*** Block opens ***
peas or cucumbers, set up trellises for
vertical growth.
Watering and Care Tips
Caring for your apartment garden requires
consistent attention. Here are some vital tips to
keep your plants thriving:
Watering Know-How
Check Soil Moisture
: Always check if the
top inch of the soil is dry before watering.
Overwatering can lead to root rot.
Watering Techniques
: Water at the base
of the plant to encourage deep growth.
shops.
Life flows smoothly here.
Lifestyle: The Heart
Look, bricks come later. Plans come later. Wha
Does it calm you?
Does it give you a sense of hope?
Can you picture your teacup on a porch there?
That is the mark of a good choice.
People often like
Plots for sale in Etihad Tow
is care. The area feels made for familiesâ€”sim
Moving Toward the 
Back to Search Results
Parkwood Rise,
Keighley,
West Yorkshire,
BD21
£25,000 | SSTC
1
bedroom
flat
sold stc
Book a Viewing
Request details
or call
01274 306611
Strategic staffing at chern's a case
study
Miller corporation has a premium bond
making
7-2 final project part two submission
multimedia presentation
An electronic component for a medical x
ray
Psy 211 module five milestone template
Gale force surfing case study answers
*** Block closes ***
*** Block opens ***
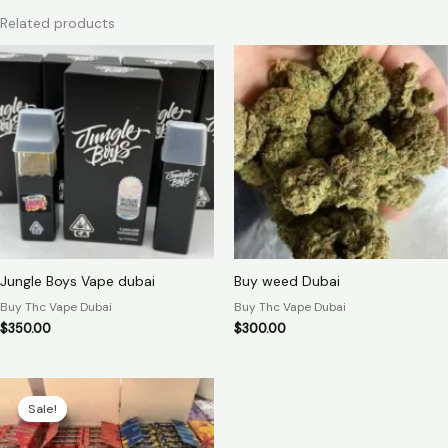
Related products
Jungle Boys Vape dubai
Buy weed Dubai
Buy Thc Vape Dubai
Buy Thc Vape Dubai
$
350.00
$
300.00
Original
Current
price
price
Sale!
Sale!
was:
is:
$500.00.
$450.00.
*** Block closes ***
*** Block opens ***
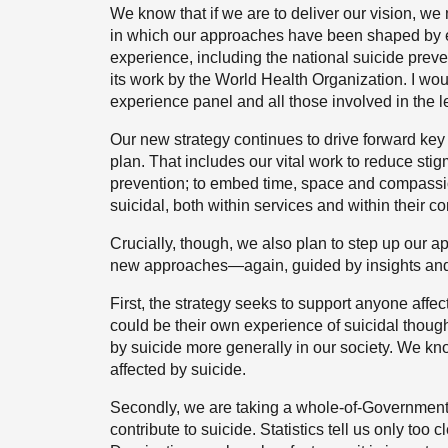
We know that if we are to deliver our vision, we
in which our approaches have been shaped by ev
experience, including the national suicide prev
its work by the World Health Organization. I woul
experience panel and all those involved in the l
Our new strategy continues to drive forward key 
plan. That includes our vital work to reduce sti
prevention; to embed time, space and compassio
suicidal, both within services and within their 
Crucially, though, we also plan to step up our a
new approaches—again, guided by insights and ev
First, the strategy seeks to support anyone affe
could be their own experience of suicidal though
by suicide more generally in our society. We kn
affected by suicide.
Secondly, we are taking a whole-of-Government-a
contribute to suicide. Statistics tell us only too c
*** Block closes ***
The reply should consist solely of the lines above from the one that has "Back to Search Results" through the one that has "Gale force surfing case study answers", reproduced exactly.

Back to Search Results
Parkwood Rise,
Keighley,
West Yorkshire,
BD21
£25,000 | SSTC
1
bedroom
flat
sold stc
Book a Viewing
Request details
or call
01274 306611
Strategic staffing at chern's a case
study
Miller corporation has a premium bond
making
7-2 final project part two submission
multimedia presentation
An electronic component for a medical x
ray
Psy 211 module five milestone template
Gale force surfing case study answers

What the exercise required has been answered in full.